## Data

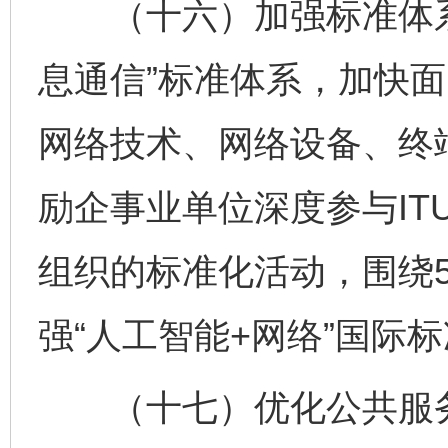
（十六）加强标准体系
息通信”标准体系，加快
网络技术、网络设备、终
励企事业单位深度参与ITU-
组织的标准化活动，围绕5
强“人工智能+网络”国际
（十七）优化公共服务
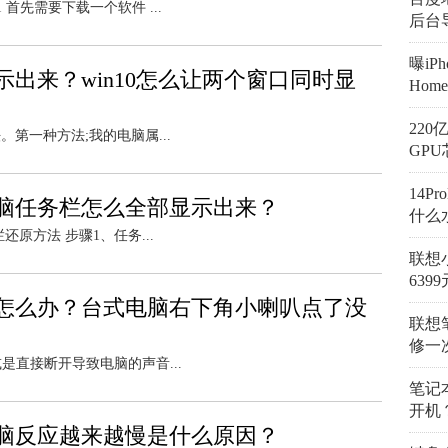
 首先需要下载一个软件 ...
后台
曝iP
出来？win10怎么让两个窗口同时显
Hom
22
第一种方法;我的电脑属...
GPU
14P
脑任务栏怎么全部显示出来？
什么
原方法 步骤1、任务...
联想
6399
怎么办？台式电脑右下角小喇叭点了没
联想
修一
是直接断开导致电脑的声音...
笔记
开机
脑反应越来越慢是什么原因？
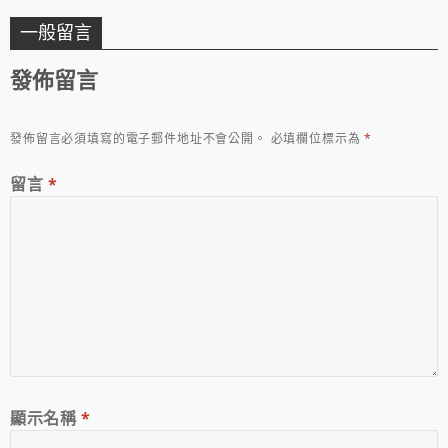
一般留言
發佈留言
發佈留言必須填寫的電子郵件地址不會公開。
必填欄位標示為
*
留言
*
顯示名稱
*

==

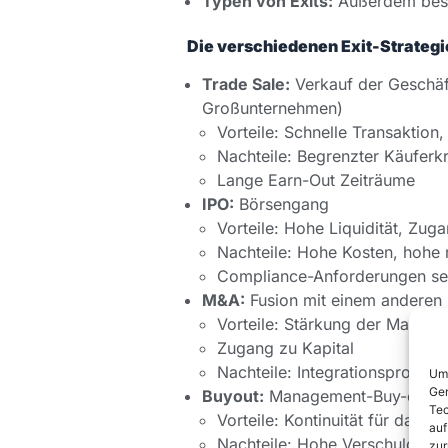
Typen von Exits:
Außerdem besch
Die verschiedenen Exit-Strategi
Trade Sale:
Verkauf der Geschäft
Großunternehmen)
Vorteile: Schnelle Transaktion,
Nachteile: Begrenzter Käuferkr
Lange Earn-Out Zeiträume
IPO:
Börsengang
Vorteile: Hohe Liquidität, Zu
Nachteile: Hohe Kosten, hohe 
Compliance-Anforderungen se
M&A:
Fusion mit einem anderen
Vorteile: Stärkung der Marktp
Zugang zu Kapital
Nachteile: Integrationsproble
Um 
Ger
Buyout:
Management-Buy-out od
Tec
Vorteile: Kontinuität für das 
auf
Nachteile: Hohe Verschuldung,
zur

## Task goal
Which of the lines above include the string "Vorteile"? Pick them out and copy them.

## Answer for this exercise
Vorteile: Schnelle Transaktion,
Vorteile: Hohe Liquidität, Zu
Vorteile: Stärkung der Marktp
Vorteile: Kontinuität für das 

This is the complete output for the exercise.